Over time, Scofield’s adult CF population has grown from 60 to 99 patients, and the adult program itself is now bigger than the pediatric one. Similar to what Voter and Gabel have experienced, Scofield had seen the quality of life of CF patients improve even before the advent of modulators, due to the long-term cultivation and training of doctors with specialized skillsets around CF.

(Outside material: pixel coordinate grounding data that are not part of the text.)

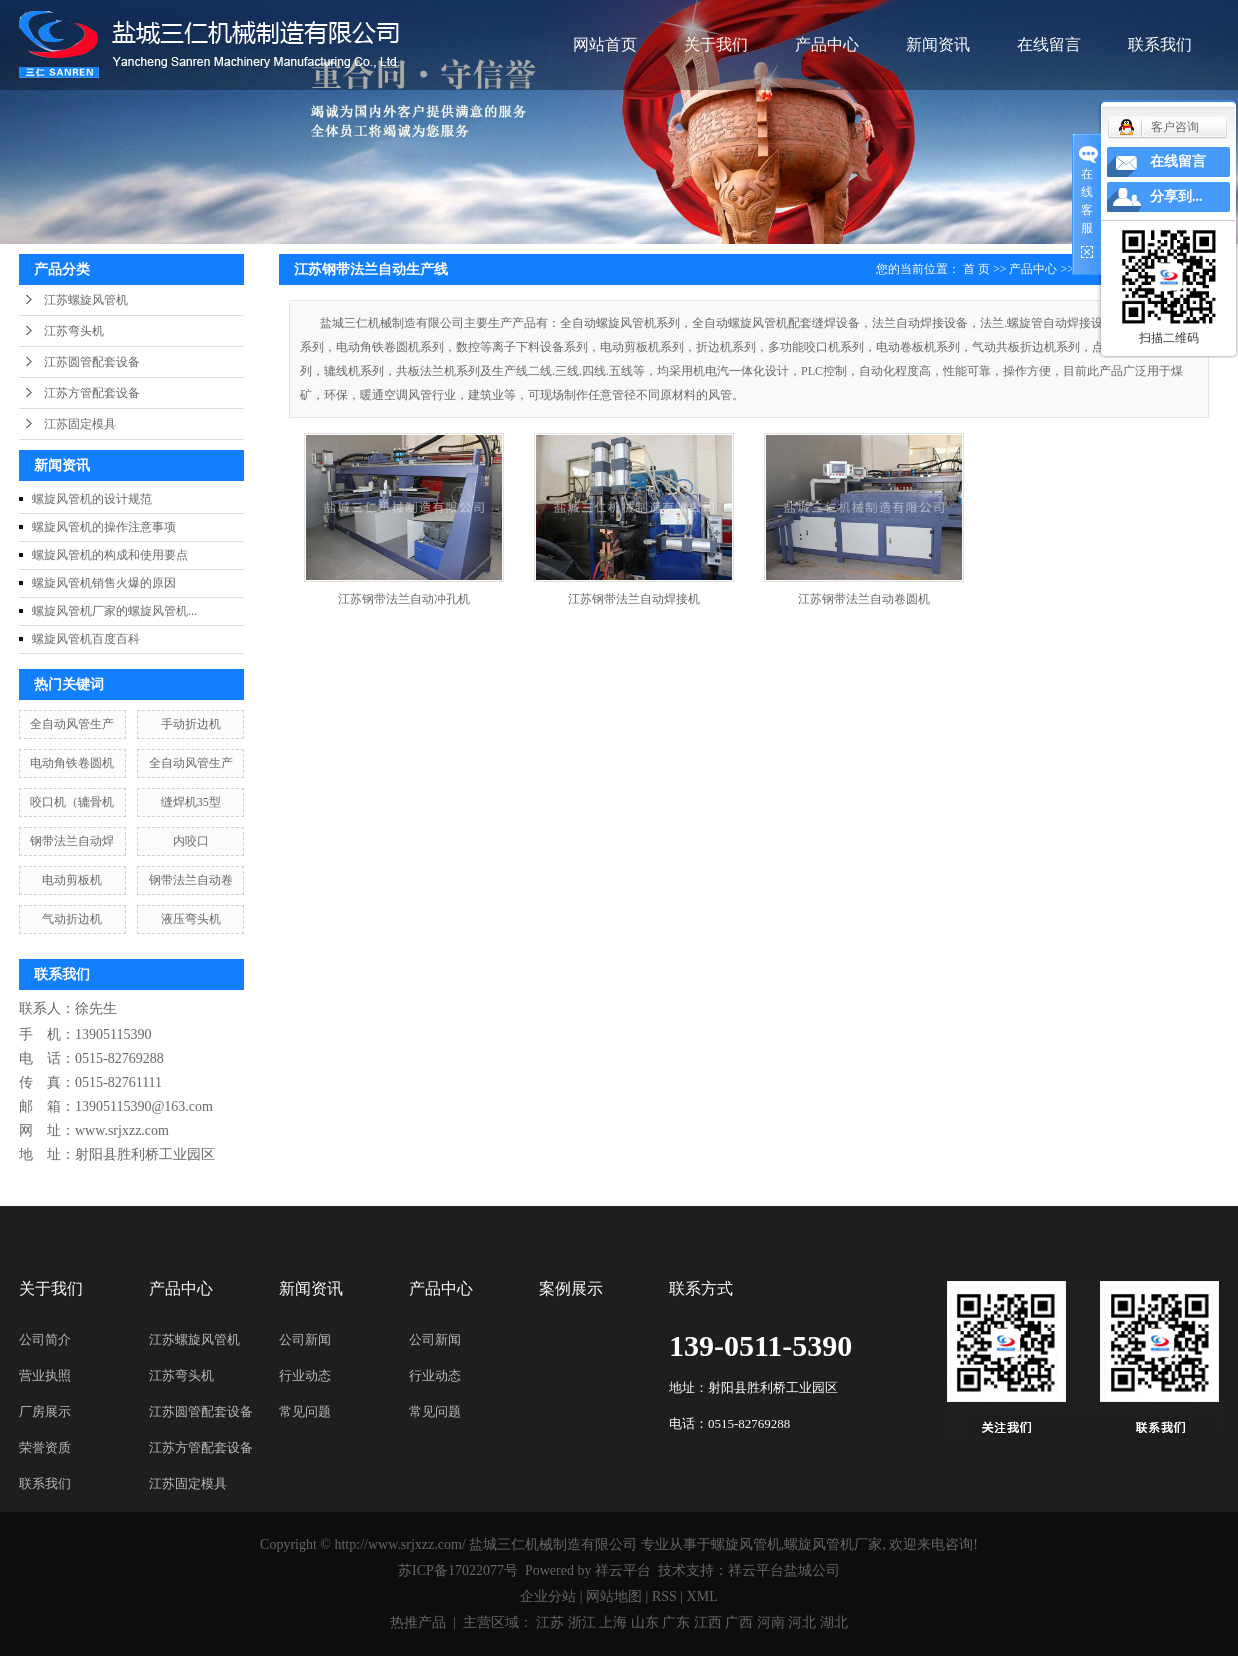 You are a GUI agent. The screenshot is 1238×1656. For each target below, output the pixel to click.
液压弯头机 (191, 919)
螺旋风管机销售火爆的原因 (104, 583)
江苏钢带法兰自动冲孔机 (404, 599)
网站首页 (605, 44)
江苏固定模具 (80, 424)
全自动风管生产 (72, 724)
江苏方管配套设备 (92, 393)
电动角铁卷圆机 (72, 763)
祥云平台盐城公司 (784, 1570)
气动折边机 (72, 919)
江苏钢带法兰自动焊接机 (634, 599)
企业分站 (548, 1596)
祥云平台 (623, 1570)
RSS (664, 1596)
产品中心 (827, 44)
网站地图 (614, 1596)
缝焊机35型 (191, 802)
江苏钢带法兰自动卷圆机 (864, 599)
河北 (802, 1622)
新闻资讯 (938, 44)
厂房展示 (45, 1411)
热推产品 (418, 1622)
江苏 (550, 1622)
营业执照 (45, 1375)
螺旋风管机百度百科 (86, 639)
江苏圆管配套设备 (92, 362)
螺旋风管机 (746, 1544)
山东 (645, 1622)
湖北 (834, 1622)
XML (702, 1596)
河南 (771, 1622)
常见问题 (305, 1411)
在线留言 (1049, 44)
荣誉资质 (45, 1447)
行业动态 (305, 1375)
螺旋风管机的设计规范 (92, 499)
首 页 (976, 269)
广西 (739, 1622)
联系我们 (1160, 44)
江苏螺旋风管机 (86, 300)
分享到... (1176, 196)
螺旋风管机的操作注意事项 (104, 527)
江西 (708, 1622)
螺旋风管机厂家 (833, 1544)
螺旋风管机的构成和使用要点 (110, 555)
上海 (613, 1622)
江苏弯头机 (74, 331)
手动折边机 (191, 724)
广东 (676, 1622)
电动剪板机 (72, 880)
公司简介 (45, 1339)
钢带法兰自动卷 (191, 880)
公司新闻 (305, 1339)
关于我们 (716, 44)
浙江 (582, 1622)
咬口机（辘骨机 (72, 802)
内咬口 (191, 841)
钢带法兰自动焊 (72, 841)
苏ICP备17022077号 (458, 1570)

“We serve as generalists that can help with a majority of issues that arise from CF, everything from depression and anxiety to pulmonology,” he said.
With modulators, care centers concentrate on helping patients understand and manage the side effects, as well as continue to manage their regular therapies.
“Since it can be such a debilitating disease that causes shortness of breath and excessive coughing, many patients say, ‘I’ll deal with this medicine because I haven’t been to the hospital in a year.’ Or, ‘I’ve had my best sleep in forever,’” said Scofield
Given these advances, and thanks to the collaborative effort of URMC clinicians and researchers, the outlook for CF patients in the region and beyond is better than it’s ever been.
“It’s become a disease in which we’re controlling it, managing it, and keeping patients out of the hospital,” said Scofield.